A French perspective on this predominantly US site, but also used by non-US users.
Our perspective on profanity and pornography is wildly different than in the US. We commonly use words such as "oh putain" (~"oh shit") in professional situations. Context matters very much - I just told my 14 years old son who was on a game chat that this is not acceptable.
Same goes for pornography. Watch the end of this gymnastics TV show of the 80's (NSFW and for puritan eyes outside of France I guess) that was broadcasted in the morning (around 10 am) on the second TV channel (out of the three we had): https://www.dailymotion.com/video/x7ezxsx. What you see is from the archives of the official French institution that preserves TV programs (INA).
I was a teenager at the time and we got extremely interested in fitness, that we watched till the very end. Now, 40 years later, we enjoy the fact that we had such freedom (I am not even starting with what was at 19:45, right before the main news program of the day)
Academia is a site for grown-ups. Grown-ups know that words such as fuck exist and that people sometimes use them. When I quote General Cambronne who replied to the English "Merde!", I will not change it to "Selles!" (the medical word for excrements), or "M***e!" because everyone would laugh instead of understanding that it was a courageous act.
I am offended by some words (such as "homeopathy"). Does that mean that they should be either explained in an allegoric way ("medicine for idiots"), or shortened to "hom***" (and then be mistaken with "homophobia")?
There is a moment where an adult sees things that they do not like and the world will not bend to them.

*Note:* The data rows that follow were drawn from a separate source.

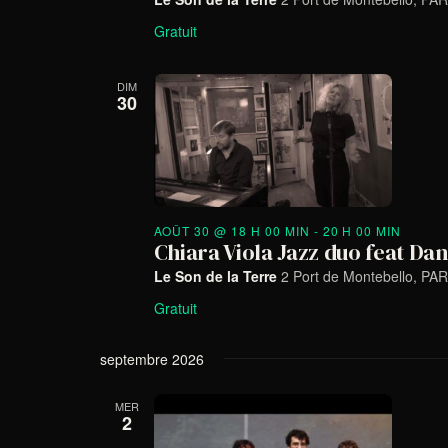
Gratuit
DIM
30
AOÛT 30 @ 18 H 00 MIN
-
20 H 00 MIN
Chiara Viola Jazz duo feat Dan
Le Son de la Terre
2 Port de Montebello, PAR
Gratuit
septembre 2026
MER
2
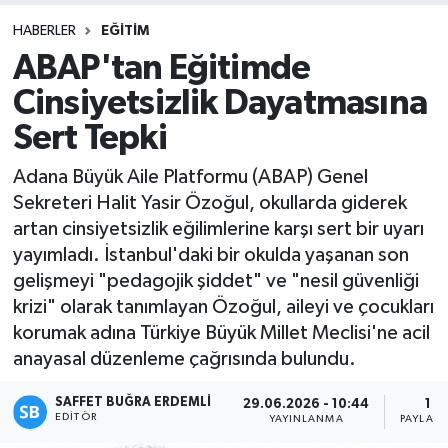
HABERLER
EĞITIM
ABAP'tan Eğitimde
Cinsiyetsizlik Dayatmasına
Sert Tepki
Adana Büyük Aile Platformu (ABAP) Genel
Sekreteri Halit Yasir Özoğul, okullarda giderek
artan cinsiyetsizlik eğilimlerine karşı sert bir uyarı
yayımladı. İstanbul'daki bir okulda yaşanan son
gelişmeyi "pedagojik şiddet" ve "nesil güvenliği
krizi" olarak tanımlayan Özoğul, aileyi ve çocukları
korumak adına Türkiye Büyük Millet Meclisi'ne acil
anayasal düzenleme çağrısında bulundu.
SAFFET BUĞRA ERDEMLI
29.06.2026 - 10:44
1
EDITÖR
YAYINLANMA
PAYLAŞI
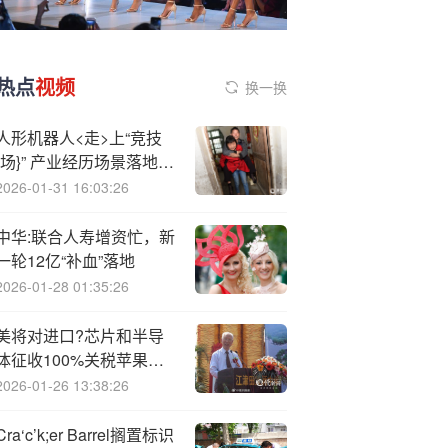
热点
视频
换一换
人形机器人<走>上“竞技
{场}” 产业经历场景落地大
考
2026-01-31 16:03:26
中华:联合人寿增资忙，新
一轮12亿“补血”落地
2026-01-28 01:35:26
美将对进口?芯片和半导
体征收100%关税苹果将
在美追加投资1000亿美元
2026-01-26 13:38:26
Cra‘c’k;er Barrel搁置标识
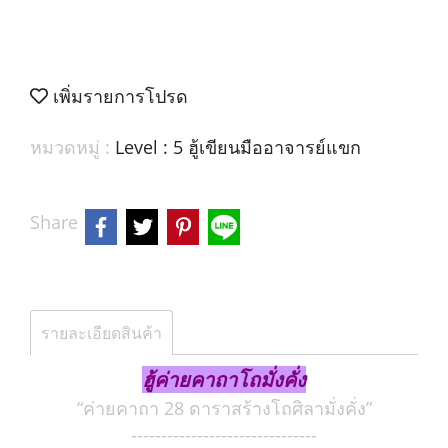
เพิ่มรายการโปรด
หมวดหมู่ :
Level : 5 ฮู้เขียนมืออาจารย์แขก
Share
รายละเอียดสินค้า
ฮู้ค่ายคาถาโถมั่งคั่ง
“ค่ายคาถา 28 ดาราสร้างโถศิลามั่งคั่ง”
-------------------------------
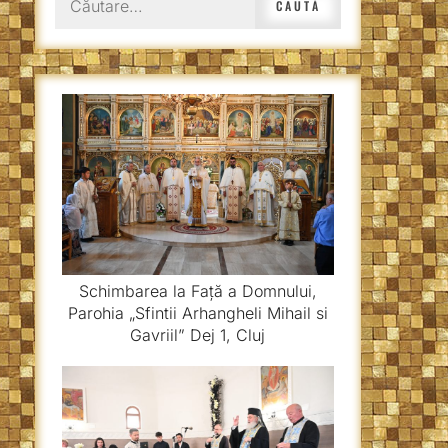
după:
Schimbarea la Față a Domnului,
Parohia „Sfintii Arhangheli Mihail si
Gavriil” Dej 1, Cluj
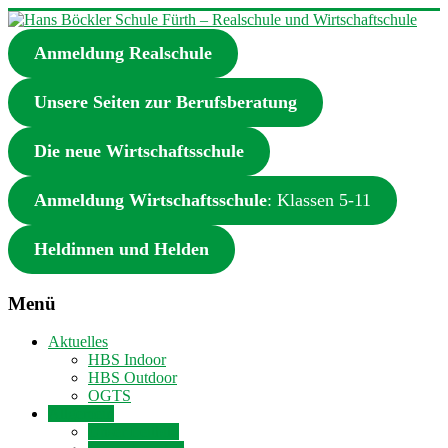
Zum
Inhalt
Anmeldung Realschule
springen
Hans
Böckler
Schule
Unsere Seiten zur Berufsberatung
Fürth
–
Die neue Wirtschaftsschule
Realschule
und
Anmeldung Wirtschaftsschule
: Klassen 5-11
Wirtschaftschule
Heldinnen und Helden
Realschule
und
Wirtschaftschule
Menü
in
Fürth
Aktuelles
HBS Indoor
HBS Outdoor
OGTS
Allgemein
Unser Leitbild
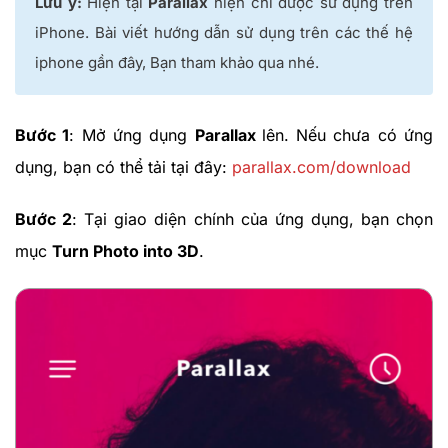
Lưu ý:
Hiện tại
Parallax
hiện chỉ được sử dụng trên
iPhone. Bài viết hướng dẫn sử dụng trên các thế hệ
iphone gần đây, Bạn tham khảo qua nhé.
Bước 1
: Mở ứng dụng
Parallax
lên. Nếu chưa có ứng
dụng, bạn có thể tải tại đây:
parallax.com/download
Bước 2
: Tại giao diện chính của ứng dụng, bạn chọn
mục
Turn Photo into 3D
.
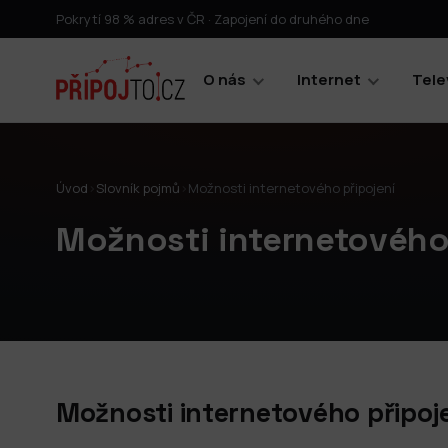
Pokrytí 98 % adres v ČR · Zapojení do druhého dne
O nás
Internet
Tele
Úvod
›
Slovník pojmů
›
Možnosti internetového připojení
Možnosti internetového
Možnosti internetového připoje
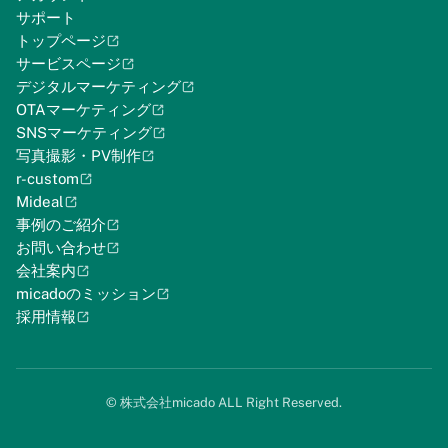
サポート
トップページ
サービスページ
デジタルマーケティング
OTAマーケティング
SNSマーケティング
写真撮影・PV制作
r-custom
Mideal
事例のご紹介
お問い合わせ
会社案内
micadoのミッション
採用情報
©︎ 株式会社micado ALL Right Reserved.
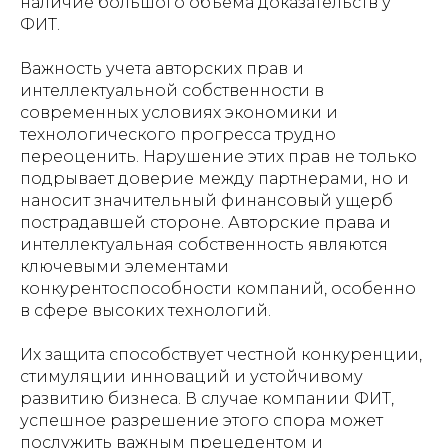
наличие большого объема доказательств у
ФИТ.
Важность учета авторских прав и
интеллектуальной собственности в
современных условиях экономики и
технологического прогресса трудно
переоценить. Нарушение этих прав не только
подрывает доверие между партнерами, но и
наносит значительный финансовый ущерб
пострадавшей стороне. Авторские права и
интеллектуальная собственность являются
ключевыми элементами
конкурентоспособности компаний, особенно
в сфере высоких технологий.
Их защита способствует честной конкуренции,
стимуляции инноваций и устойчивому
развитию бизнеса. В случае компании ФИТ,
успешное разрешение этого спора может
послужить важным прецедентом и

Including homeopathy.
My proposal: be strict on ad-hominem attacks, leave alone words because different people see them differently. If the words are really added for the sake of being vulgar that is something else. A comment like the one in the code was funny - there was no malice from the desperate developer who had to anal this and that.
You do not realize how the nipple-gate was seen here: as a sandbox fight between toddlers. It was not even funny, it was quite frightening that a breast seen on TV by accident raised to national issue and warranted a time shift in such broadcasts so that someone can press a button to avoid that in the future.
EDIT: I do not think that changing the rules will change much in reality.
People will still flag posts with "homeopathy" as vulgar (see, I am trying to decrease the tension here), and then what is left to the mods? To decide whether this is a really vulgar word, or a less vulgar one? Whether in that context it is acceptable? If I was a mod I would have a hard time deciding (I moderated plenty of wild places back in the 90's and was part of the Angel Team that fought with early pedo-pornography - so I have seen my fair share of dark and vulgarity). Especially on a site like Academia where real, intended vulgarity is not common.